Two national health information exchange organizations are soliciting input on ideas for improving how providers and others healthcare organizations match patients to their electronic medical records.
And no, they're not recommending a national patient identifier. That controversial approach to patient matching was side-stepped when developing the group's 55-page white paper, “”
The difficulty in matching patients to their records is seen by many health IT experts as a barrier to achieving full interoperability of healthcare information. It also highlights issues of patient safety and cost inefficiency.
The authors of the new white paper came up with nearly two dozen recommendations that are in part gleaned from and validated by a case study of an actual patient-matching improvement project between Intermountain Project Japan, the Utah Health Information Network, a statewide health information exchange, and other local information exchange participants.
During the project, participants improved the rate of “true matching” of records across the exchanges from 10% to 95% by identifying a key set of the most useful patient data attributes – such standards as first and last names, sex, dates of birth; but also Social Security numbers, home phone numbers, race, and home addresses – and standardizing the way those attributes are recorded.
“They were really stuck by the high failure rate, and when they got down to the root cause it had nothing to do with patient matching but data quality,” said Mariann Yeager, CEO of the Sequoia Project, a McLean, Va.- based not-for-profit that teamed with the Care Connectivity Consortium to produce the report.
For example, according to the study, telephone numbers were inconsistently recorded among exchange participants, some with dashes between number blocks and others without. Another area for improvement is consistency when recording and matching the patient's name (e.g., preferred name over legal name). Inconsistencies also arose when a person's first or middle initials were combined with their first names, and names with non-alphabetic characters, as O'Toole, or with spaces, such as Van Der Camp.
Differing formats for addresses also generate matching errors. Yeager suggests everyone use the U.S. Postal Service's format, for example.

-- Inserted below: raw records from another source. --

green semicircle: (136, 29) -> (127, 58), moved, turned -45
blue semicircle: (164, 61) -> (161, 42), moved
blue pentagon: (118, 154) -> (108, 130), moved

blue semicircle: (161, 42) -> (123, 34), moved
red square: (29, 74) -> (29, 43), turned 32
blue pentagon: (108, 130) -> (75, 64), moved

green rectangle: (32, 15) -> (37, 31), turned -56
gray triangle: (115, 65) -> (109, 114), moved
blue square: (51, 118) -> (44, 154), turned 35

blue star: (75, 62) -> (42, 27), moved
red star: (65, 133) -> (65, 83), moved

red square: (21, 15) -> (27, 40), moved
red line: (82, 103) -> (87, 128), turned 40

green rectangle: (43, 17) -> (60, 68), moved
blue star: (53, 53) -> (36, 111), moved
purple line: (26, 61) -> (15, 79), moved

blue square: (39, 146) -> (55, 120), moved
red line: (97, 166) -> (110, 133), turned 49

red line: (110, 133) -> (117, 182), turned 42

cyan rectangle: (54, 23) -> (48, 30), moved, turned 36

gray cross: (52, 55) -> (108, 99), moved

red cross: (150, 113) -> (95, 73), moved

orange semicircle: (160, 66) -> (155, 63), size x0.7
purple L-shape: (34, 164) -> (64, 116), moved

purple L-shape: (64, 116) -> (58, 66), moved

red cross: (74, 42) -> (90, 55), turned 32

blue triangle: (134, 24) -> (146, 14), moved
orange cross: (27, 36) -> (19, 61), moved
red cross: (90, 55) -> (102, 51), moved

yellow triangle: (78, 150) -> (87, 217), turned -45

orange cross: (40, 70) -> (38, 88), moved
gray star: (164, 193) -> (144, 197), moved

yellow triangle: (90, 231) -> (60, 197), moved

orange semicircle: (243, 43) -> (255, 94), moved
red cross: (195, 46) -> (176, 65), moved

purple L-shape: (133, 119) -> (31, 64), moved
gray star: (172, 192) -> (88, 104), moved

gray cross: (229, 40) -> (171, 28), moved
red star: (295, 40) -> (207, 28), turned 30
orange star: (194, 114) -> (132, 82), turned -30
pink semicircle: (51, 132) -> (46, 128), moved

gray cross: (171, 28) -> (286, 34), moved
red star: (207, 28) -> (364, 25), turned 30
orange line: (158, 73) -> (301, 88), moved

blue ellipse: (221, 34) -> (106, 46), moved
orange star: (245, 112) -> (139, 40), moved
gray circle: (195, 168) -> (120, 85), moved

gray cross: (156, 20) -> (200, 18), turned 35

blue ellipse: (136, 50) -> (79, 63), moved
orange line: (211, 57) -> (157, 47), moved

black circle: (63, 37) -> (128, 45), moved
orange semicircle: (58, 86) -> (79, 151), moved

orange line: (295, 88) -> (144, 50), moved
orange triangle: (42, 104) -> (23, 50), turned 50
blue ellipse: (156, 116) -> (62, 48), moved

Still, a national patient identifier, what many see as a solution to all of these problems, is not in the document.
“Of course it came up,” Yeager said. But, she added, “We felt it was important to be grounded in the practical realities of today, with the technologies at hand, so we can do better.”

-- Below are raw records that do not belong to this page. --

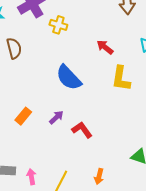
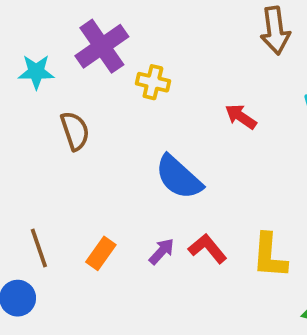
yellow L-shape: (121, 78) -> (269, 256), moved
red L-shape: (82, 130) -> (208, 249), moved

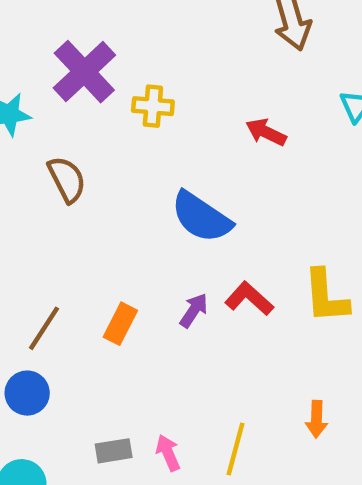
brown line: (39, 248) -> (44, 328), turned 60

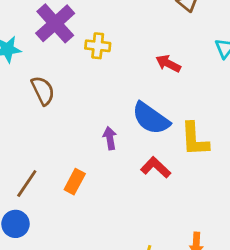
blue semicircle: (201, 217) -> (151, 118), moved
yellow L-shape: (326, 296) -> (195, 139), moved
purple arrow: (194, 310) -> (110, 138), moved, turned -45

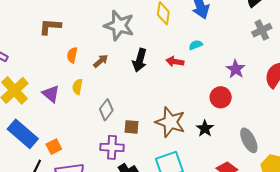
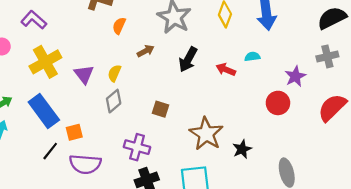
orange semicircle: (72, 55) -> (119, 26), moved
purple star: (236, 69) -> (295, 76), moved
red circle: (221, 97) -> (278, 103), moved
gray diamond: (106, 110) -> (114, 101), moved
brown square: (132, 127) -> (161, 109), moved

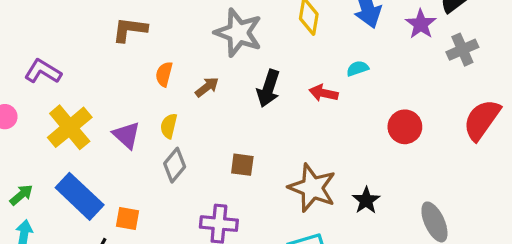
orange semicircle: (119, 26) -> (164, 74), moved
purple star: (295, 76) -> (421, 24), moved
orange square: (74, 132) -> (127, 218), turned 35

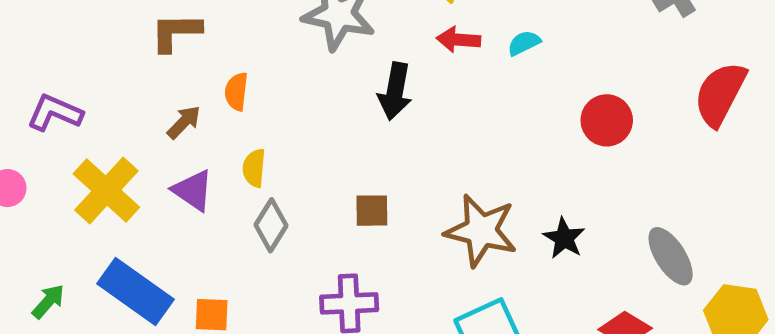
brown arrow: (207, 87) -> (184, 122), moved
red arrow: (324, 93) -> (458, 40), moved

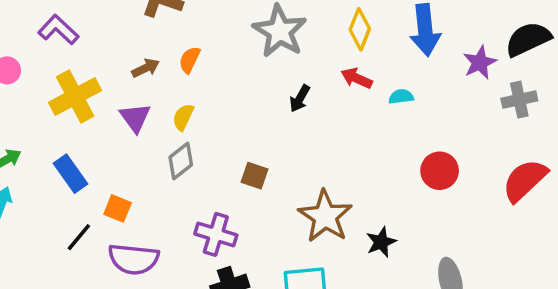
black arrow: (395, 91) -> (300, 98), size x0.7
blue rectangle: (136, 291) -> (70, 174), size x0.7

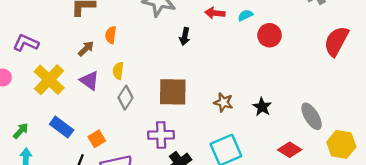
red circle: (440, 171) -> (270, 35), moved
brown square: (254, 176) -> (173, 92), size x1.8
orange square: (118, 208) -> (97, 139), turned -35
brown star: (325, 216) -> (223, 102), size x0.6

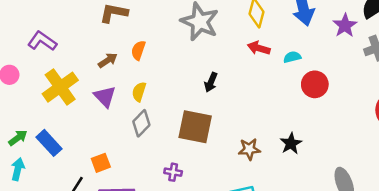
black arrow: (185, 36) -> (211, 82), moved
brown star: (223, 102) -> (249, 149), turned -30
black star: (262, 107) -> (291, 143), moved
blue rectangle: (62, 127) -> (49, 143), moved
purple cross: (161, 135) -> (173, 172), size x0.6

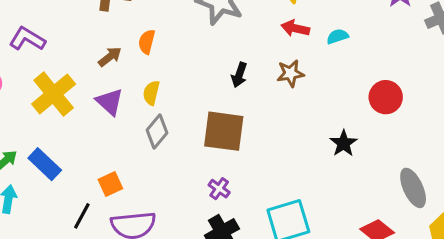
red circle: (315, 84) -> (386, 97), moved
brown star: (249, 149) -> (290, 73), moved
purple cross: (173, 172) -> (219, 189), moved, turned 30

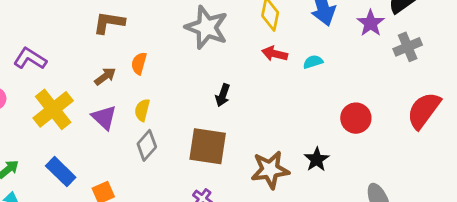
brown star: (290, 73) -> (270, 170), moved, size x1.5
blue rectangle: (45, 164) -> (61, 172), moved

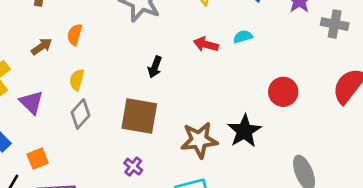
gray cross: (408, 47) -> (335, 24), turned 32
red arrow: (275, 54) -> (206, 44), moved
purple triangle: (104, 117) -> (31, 102), moved
black star: (317, 159) -> (244, 131), size x1.4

A national patient identifier has been the third rail of health IT since privacy advocates persuaded the Clinton Administration and Congress in 1998 to effectively ban any federal work on development of an NPI system, which was called for in The Health Insurance Portability and Accountability Act.
A persistent corps of health IT developers, users and other true believers in an NPI, however, have attempted to resurrect it, but all attempts thus far have failed.
The Care Connectivity Consortium is a collaboration of the Mayo Clinic, Geisinger Health System, Group Health Cooperative, Intermountain Project Japan, Kaiser Permanente and OCHIN, the Portland, Ore.-based, not-for-profit health information exchange.
The group is asking for feedback on the white paper to be posted online and has set up website to receive it.
“We really are serving in a neutral, convening role,” Yeager said. “I don't know that we have a specific goal, but we think this paper is going to help us make great strides across the industry. But it's progress, not a panacea. We hope this actually informs discussions” to be had in the future.